А теперь попробую объяснить механизм поведения собаки, которая просит наполнить миску водой. Убедившись, что миска пуста или полупуста, собака принимается ее облизывать. Миска стучит по полу, человек слышит стук, он спешит налить воду, и собака ее выпивает. Когда в следующий раз миска снова оказывается пустой, у собаки легко возникает ассоциация: пустая миска издает звон, и, стуча ею, собака добивается своего — миску наполняют водой. Следующая ассоциативная стадия заключается в том, что собака, обнаружив пустую миску, сразу же начинает стучать по ней мордой. Постепенно животное приучается передвигать мордой миску с места на место, что, естественно, сопровождается громким звуком. Чем он сильнее, тем скорее кто-то откликнется на него и наполнит миску. Но это еще не все: собака замечает, что, передвинув пустую миску на видное место, она скорее добивается исполнения своих желаний, чем тогда, когда просто стучит ею. Так она постепенно научается приходить с пустой миской, прося наполнить ее водой.

Конечно, можно просто научить собаку придвигать миску, но тогда прекратится самообучение, характерным признаком которого является постепенное распространение ассоциаций на новые этапы процесса. Без такого поэтапного самообучения собака самостоятельно не сможет выполнять просьбы или призывы, описанные выше.

В отличие от собаки человекообразная обезьяна, обнаружив, что чашка пуста, сразу же наполнит ее сама (подражая человеку) или подойдет к человеку, чтобы тот увидел и наполнил пустую чашку. Это свидетельствует о том, что обезьяна, во всяком случае в такой простой ситуации, не нуждается в развитии постепенной цепи ассоциаций; она решает вопрос либо после некоторого раздумья, либо пользуясь довольно свободно ассоциативной способностью.

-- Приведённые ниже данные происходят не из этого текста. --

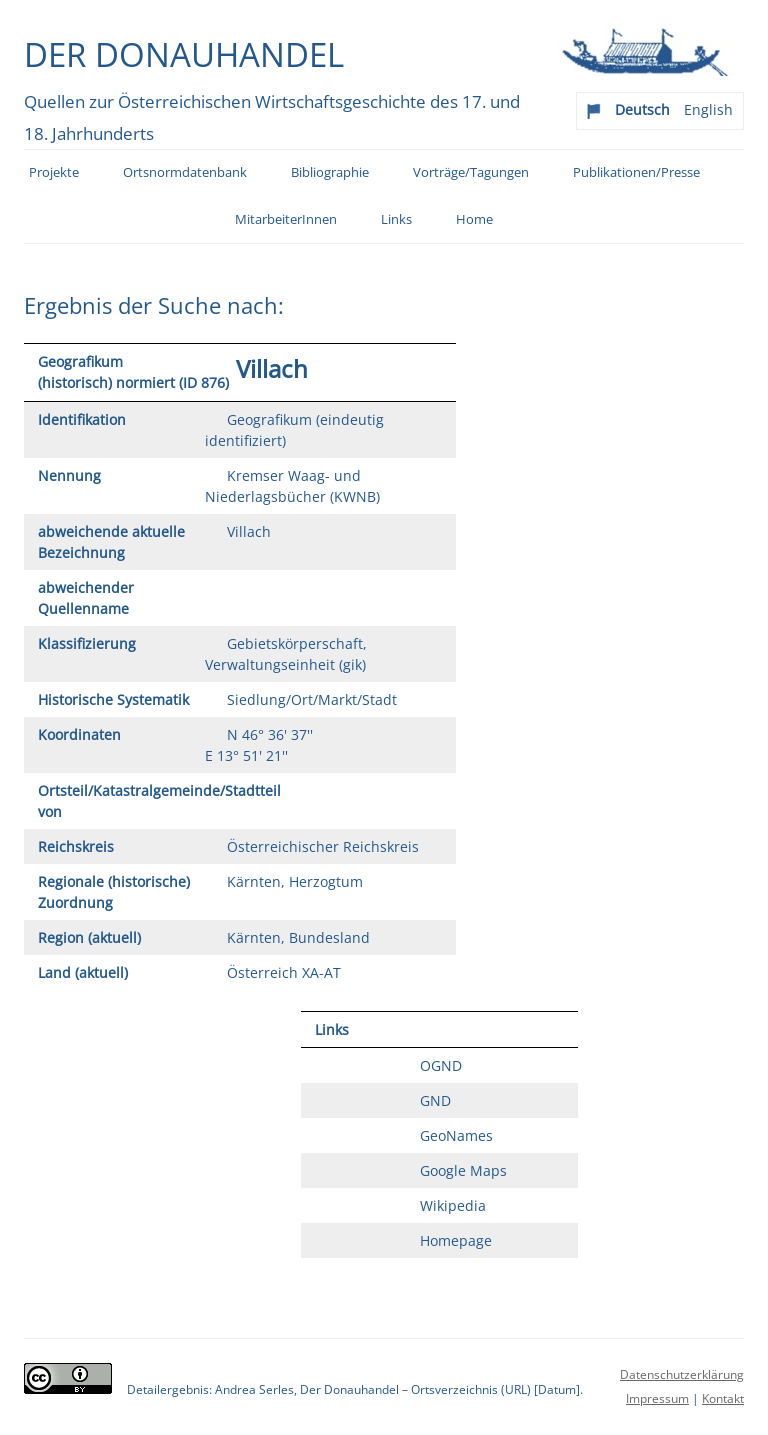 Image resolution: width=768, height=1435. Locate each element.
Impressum (657, 1398)
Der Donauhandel (184, 54)
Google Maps (463, 1170)
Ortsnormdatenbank (185, 172)
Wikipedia (453, 1205)
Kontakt (723, 1398)
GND (435, 1100)
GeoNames (456, 1135)
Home (474, 219)
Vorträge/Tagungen (471, 172)
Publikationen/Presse (636, 172)
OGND (441, 1065)
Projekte (54, 172)
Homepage (456, 1240)
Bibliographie (330, 172)
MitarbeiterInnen (286, 219)
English (708, 109)
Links (396, 219)
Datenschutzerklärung (682, 1374) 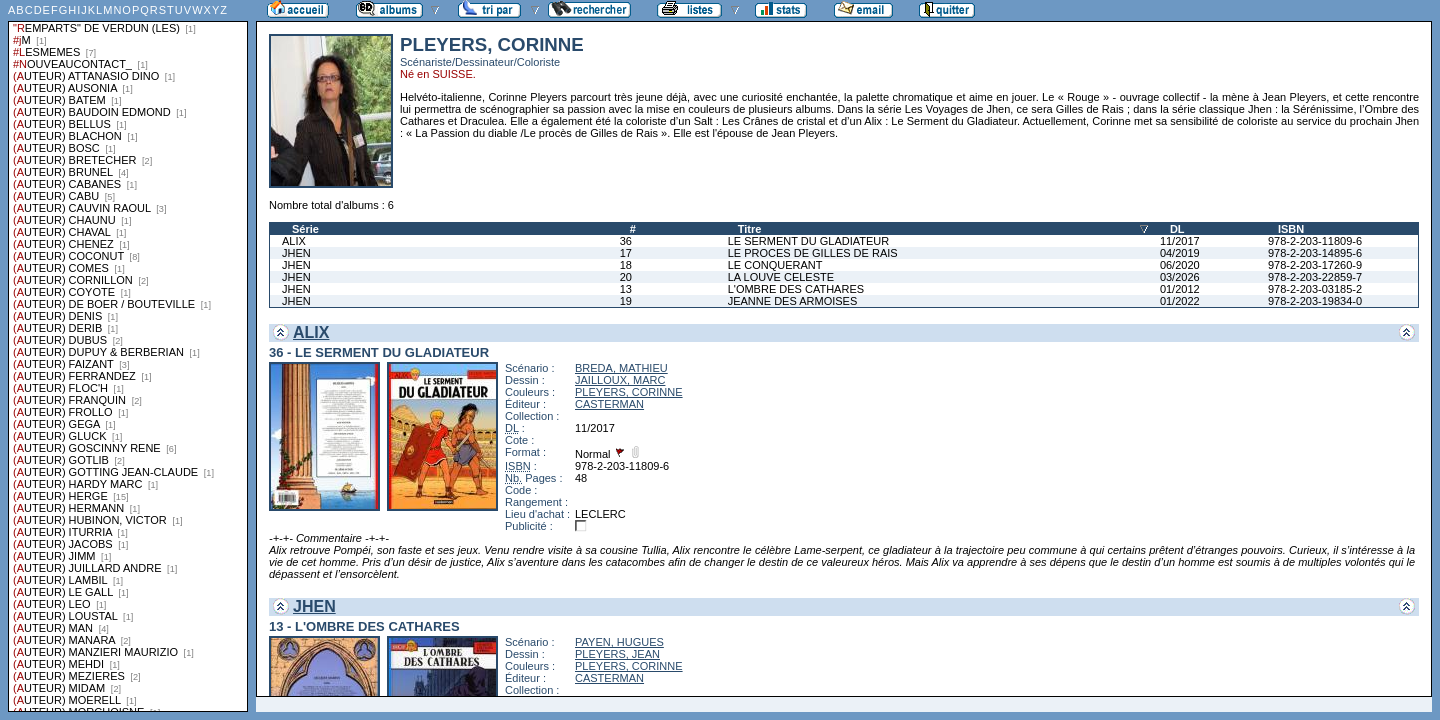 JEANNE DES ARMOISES (793, 301)
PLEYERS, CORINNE (629, 392)
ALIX (294, 241)
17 (626, 253)
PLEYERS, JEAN (617, 654)
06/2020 (1180, 265)
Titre (750, 229)
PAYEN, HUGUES (619, 642)
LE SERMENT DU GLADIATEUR (809, 241)
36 (626, 241)
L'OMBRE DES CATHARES (796, 289)
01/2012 (1180, 289)
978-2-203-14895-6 (1315, 253)
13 (626, 289)
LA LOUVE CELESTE (781, 277)
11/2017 (1180, 241)
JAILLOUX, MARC (620, 380)
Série (305, 229)
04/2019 (1180, 253)
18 (626, 265)
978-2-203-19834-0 (1315, 301)
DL (1177, 229)
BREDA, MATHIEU (621, 368)
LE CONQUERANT (775, 265)
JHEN (296, 253)
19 (626, 301)
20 (626, 277)
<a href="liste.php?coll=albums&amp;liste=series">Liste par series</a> (128, 356)
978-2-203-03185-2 (1315, 289)
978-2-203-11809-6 (1315, 241)
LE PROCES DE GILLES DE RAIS (813, 253)
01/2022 (1180, 301)
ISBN (1291, 229)
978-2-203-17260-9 (1315, 265)
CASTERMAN (609, 404)
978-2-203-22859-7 (1315, 277)
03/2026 (1180, 277) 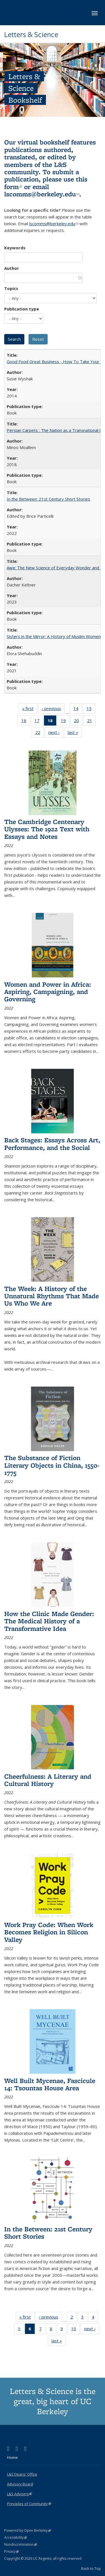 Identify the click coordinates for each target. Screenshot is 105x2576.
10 (75, 2330)
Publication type (21, 309)
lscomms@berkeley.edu (41, 194)
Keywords (14, 247)
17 (38, 721)
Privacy (11, 2551)
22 (39, 733)
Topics (11, 288)
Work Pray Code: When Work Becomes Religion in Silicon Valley (48, 1932)
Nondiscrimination (20, 2544)
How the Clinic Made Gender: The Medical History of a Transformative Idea (49, 1621)
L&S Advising (19, 2493)
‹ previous (53, 709)
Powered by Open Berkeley (27, 2530)
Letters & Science (31, 34)
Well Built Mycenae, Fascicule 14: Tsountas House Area (49, 2084)
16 (25, 721)
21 (91, 721)
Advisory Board (20, 2484)
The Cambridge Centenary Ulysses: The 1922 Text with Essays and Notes (46, 829)
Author (11, 268)
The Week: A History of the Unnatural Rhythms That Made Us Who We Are (51, 1296)
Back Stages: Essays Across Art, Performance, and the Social (52, 1144)
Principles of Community (29, 2503)
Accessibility (15, 2537)
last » (75, 733)
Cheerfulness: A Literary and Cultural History (47, 1780)
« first (29, 709)
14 (77, 709)
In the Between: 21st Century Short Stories (48, 499)
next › (55, 733)
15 (91, 709)
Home (12, 2457)
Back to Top (91, 2568)
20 (78, 721)
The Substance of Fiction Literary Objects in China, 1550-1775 (51, 1465)
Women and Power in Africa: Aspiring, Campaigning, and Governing (47, 991)
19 (65, 721)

Без предварительного выучивания собака никогда не побудит человека к действиям, в которых сама не участвует и которые могут приносить ей лишь временную пользу. Зато без выучивания или самообучения призывает нас к игре: приносит игрушку и трясет ею, совершает с игрушкой различные игровые приемы либо принимается лаять на человека, вставая в определенную позу и всей мимикой выражая призыв к игре. Кроме того, она несколько раз толкает человека мордой или царапает ему ногу лапой, чтобы заставить заняться ею или добиться от него чего-то желанного. Призыв к игре может содержать действия, которые не относятся к врожденным свойствам, поэтому индивидуальные особенности бывают довольно значительными. Собака фактически без самообучения побуждает нас участвовать в действиях, которые животные часто совершают сообща, но только через самообучение и ассоциативную связь призывает человека к действию, которое ее соплеменницы не способны — по крайней мере без научения — совершать вместе. К последним относится, в частности, приготовление пищи — собаки довольно быстро приучаются просить хозяев заняться этим делом; для них это значит, что и им дадут поесть.

Все призывные действия обусловлены преимущественно врожденными инстинктами, но и приобретенные посредством самообучения инстинкты могут иногда совершенно случайно выполнять функцию призыва. Поскольку возможно, что одни собаки пользуются призывными действиями и голосами других, а те в свою очередь подражают третьим, и поскольку к врожденным инстинктам могут примешиваться приобретенные, призывные действия и движения собак отличаются значительным разнообразием. По этой причине их подчас трудно расшифровывать. Еще раз сошлюсь на пример своих собак. Так, призывное царапанье передней лапой моей старшей таксы постепенно превратилось в позу, при которой она всей тяжестью передней части тела налегала на мою ногу. К царапанью она более не прибегала.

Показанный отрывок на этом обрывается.